Я знал ответ на этот вопрос: она не хотела умирать… и все же хотела этого.

Она боялась, что я настигну ее.

И все же хотела, чтобы я настиг ее.

Я не знал, что случится, когда я схвачу ее. Но знал, что не смогу просто так развернуться и уйти и не смогу стоять на этом погосте, пока не окостенею и не превращусь в еще одно надгробие. Я побежал за ней.
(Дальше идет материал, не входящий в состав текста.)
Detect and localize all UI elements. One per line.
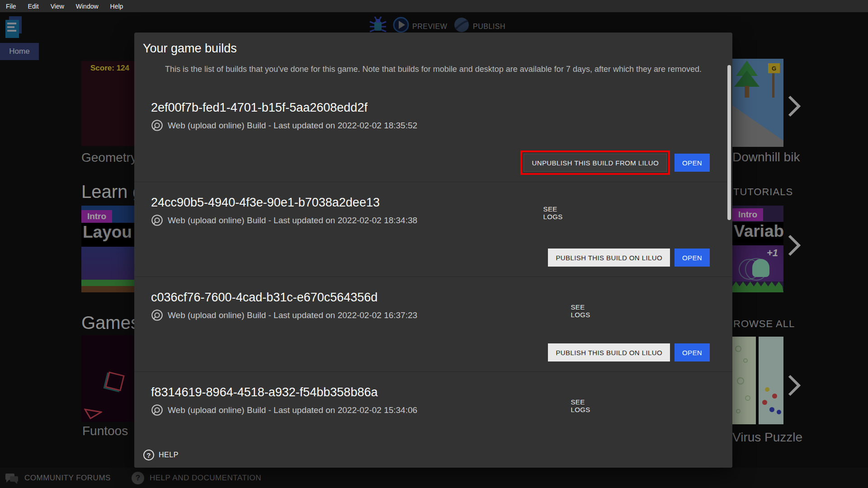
open-build-button[interactable]: OPEN (675, 343, 710, 361)
publish-build-button[interactable]: PUBLISH THIS BUILD ON LILUO (548, 343, 670, 361)
unpublish-build-button[interactable]: UNPUBLISH THIS BUILD FROM LILUO (524, 154, 667, 172)
menu-help[interactable]: Help (104, 3, 129, 10)
builds-list: 2ef00f7b-fed1-4701-b15f-5aa2608edd2f Web… (134, 87, 732, 467)
app-window: File Edit View Window Help Home (0, 0, 868, 488)
help-icon: ? (143, 450, 154, 460)
chrome-icon (151, 309, 163, 321)
annotation-highlight: UNPUBLISH THIS BUILD FROM LILUO (520, 150, 670, 175)
chrome-icon (151, 119, 163, 131)
build-info: Web (upload online) Build - Last updated… (168, 216, 417, 225)
build-card: 2ef00f7b-fed1-4701-b15f-5aa2608edd2f Web… (134, 87, 732, 182)
build-info: Web (upload online) Build - Last updated… (168, 310, 417, 320)
help-button[interactable]: ? HELP (143, 450, 179, 460)
open-build-button[interactable]: OPEN (675, 154, 710, 172)
dialog-title: Your game builds (143, 42, 732, 56)
build-card: c036cf76-7600-4cad-b31c-e670c564356d Web… (134, 277, 732, 372)
game-builds-dialog: Your game builds This is the list of bui… (134, 33, 732, 468)
build-card: 24cc90b5-4940-4f3e-90e1-b7038a2dee13 Web… (134, 182, 732, 277)
build-info: Web (upload online) Build - Last updated… (168, 405, 417, 415)
menu-file[interactable]: File (0, 3, 22, 10)
menu-edit[interactable]: Edit (22, 3, 45, 10)
build-id: 24cc90b5-4940-4f3e-90e1-b7038a2dee13 (151, 196, 710, 210)
build-id: 2ef00f7b-fed1-4701-b15f-5aa2608edd2f (151, 101, 710, 115)
build-info: Web (upload online) Build - Last updated… (168, 121, 417, 131)
chrome-icon (151, 214, 163, 226)
dialog-scrollbar[interactable] (727, 65, 731, 220)
open-build-button[interactable]: OPEN (675, 249, 710, 267)
build-id: c036cf76-7600-4cad-b31c-e670c564356d (151, 291, 710, 305)
publish-build-button[interactable]: PUBLISH THIS BUILD ON LILUO (548, 249, 670, 267)
menu-window[interactable]: Window (70, 3, 104, 10)
help-label: HELP (159, 451, 179, 459)
menu-view[interactable]: View (45, 3, 70, 10)
dialog-footer: ? HELP CLOSE (134, 442, 732, 468)
chrome-icon (151, 404, 163, 416)
menu-bar: File Edit View Window Help (0, 0, 868, 12)
build-id: f8314619-8964-4518-a932-f54bb358b86a (151, 385, 710, 399)
dialog-description: This is the list of builds that you've d… (165, 63, 703, 75)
Она не оборачивалась ко мне ни на лугу, ни в лесу, но сейчас повернулась поглядеть, бегу ли я еще, опять побежала, еще раз обернулась и вновь пустилась бежать, правда, не так быстро. На последнем склоне я понял, что она плачет на бегу – ужасный плач, в котором смешались горе и тревога, и тут я окончательно догнал ее, остановил и повернул лицом к себе.

Она всхлипывала, и когда наши глаза встретились, я увидел взгляд загнанного кролика. Секунду-другую она вглядывалась в мои глаза, затем тяжело привалилась ко мне, и мне на миг подумалось, что в моих глазах она увидела что-то, что хотела увидеть. Но увидела она в них нечто прямо противоположное, что-то, что ужаснуло ее сильнее прежнего. Она наклонилась ко мне не как возлюбленная, которая нуждается в сочувствии, но как отчаявшийся враг, обнявший меня для того, чтобы быть уверенным, что смертельный удар будет нанесен как можно более точно. Сначала я даже не почувствовал боли, только разливающуюся теплоту, а когда взглянул вниз и увидел нож, что она вонзила в меня, тут же понял, что это происходит не на самом деле, что это просто очередной кошмарный сон.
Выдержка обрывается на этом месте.